Records for processing:
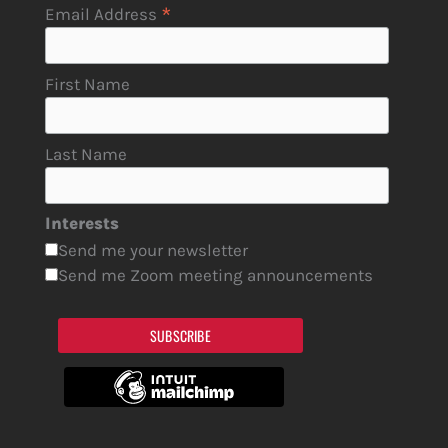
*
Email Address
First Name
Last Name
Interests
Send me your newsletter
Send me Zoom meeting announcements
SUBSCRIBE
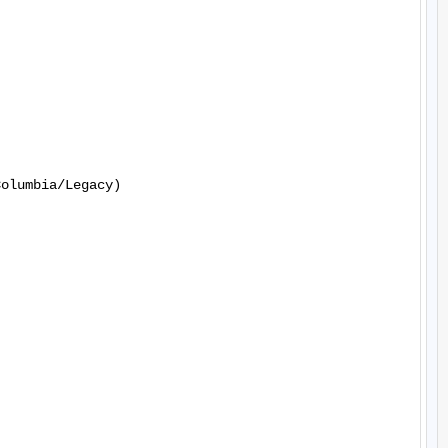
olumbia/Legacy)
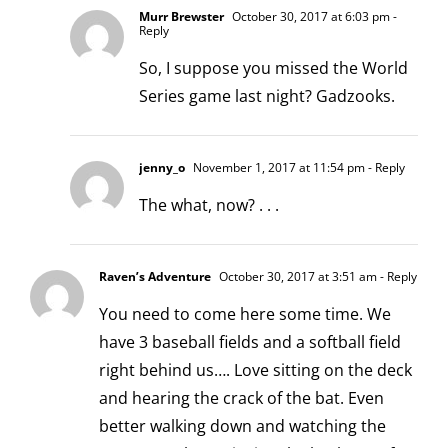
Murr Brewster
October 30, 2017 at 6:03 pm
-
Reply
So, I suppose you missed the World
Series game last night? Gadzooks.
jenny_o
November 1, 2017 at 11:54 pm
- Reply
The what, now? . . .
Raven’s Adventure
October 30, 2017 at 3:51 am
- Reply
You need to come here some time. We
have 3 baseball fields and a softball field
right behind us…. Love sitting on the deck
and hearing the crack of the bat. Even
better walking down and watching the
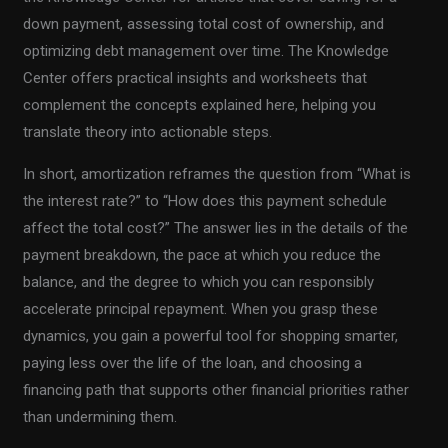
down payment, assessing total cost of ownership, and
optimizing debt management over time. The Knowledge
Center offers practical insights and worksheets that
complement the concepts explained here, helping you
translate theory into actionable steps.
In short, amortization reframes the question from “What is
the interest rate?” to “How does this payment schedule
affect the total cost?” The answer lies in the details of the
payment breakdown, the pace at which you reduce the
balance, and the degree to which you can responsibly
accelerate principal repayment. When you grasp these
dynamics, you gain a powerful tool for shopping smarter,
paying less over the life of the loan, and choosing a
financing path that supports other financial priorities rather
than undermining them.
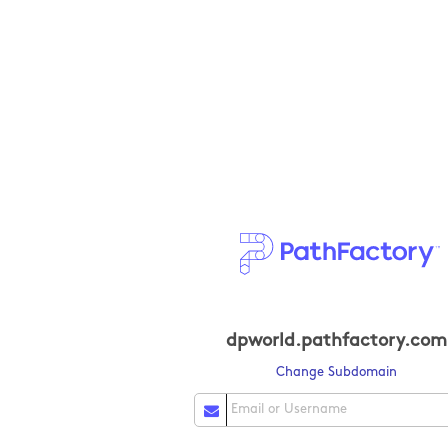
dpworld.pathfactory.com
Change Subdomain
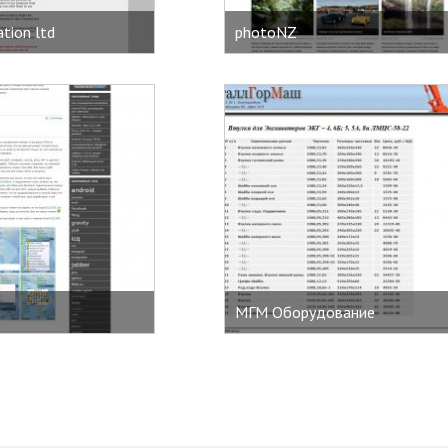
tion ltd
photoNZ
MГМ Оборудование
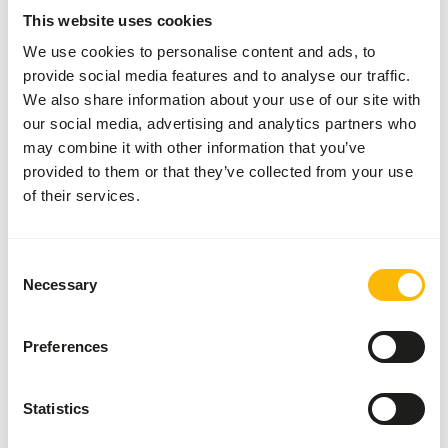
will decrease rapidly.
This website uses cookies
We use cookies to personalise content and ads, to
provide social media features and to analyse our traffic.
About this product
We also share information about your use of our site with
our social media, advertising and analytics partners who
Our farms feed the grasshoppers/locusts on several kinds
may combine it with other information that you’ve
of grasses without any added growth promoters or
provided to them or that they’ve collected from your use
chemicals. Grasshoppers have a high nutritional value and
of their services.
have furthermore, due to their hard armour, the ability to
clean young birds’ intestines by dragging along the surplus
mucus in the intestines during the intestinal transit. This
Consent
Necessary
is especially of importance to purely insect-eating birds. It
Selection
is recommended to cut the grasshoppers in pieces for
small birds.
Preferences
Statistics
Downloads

Your goal:
What's needed is an exact copy of the lines above from the one with "Email Address" through the one with "The what, now? . . .", both included; the pictures stay out.

Solution:
Email Address
First Name
Last Name
Interests
Send me your newsletter
Send me Zoom meeting announcements
SUBSCRIBE
olumbia/Legacy)
Murr Brewster
October 30, 2017 at 6:03 pm
-
Reply
So, I suppose you missed the World
Series game last night? Gadzooks.
jenny_o
November 1, 2017 at 11:54 pm
- Reply
The what, now? . . .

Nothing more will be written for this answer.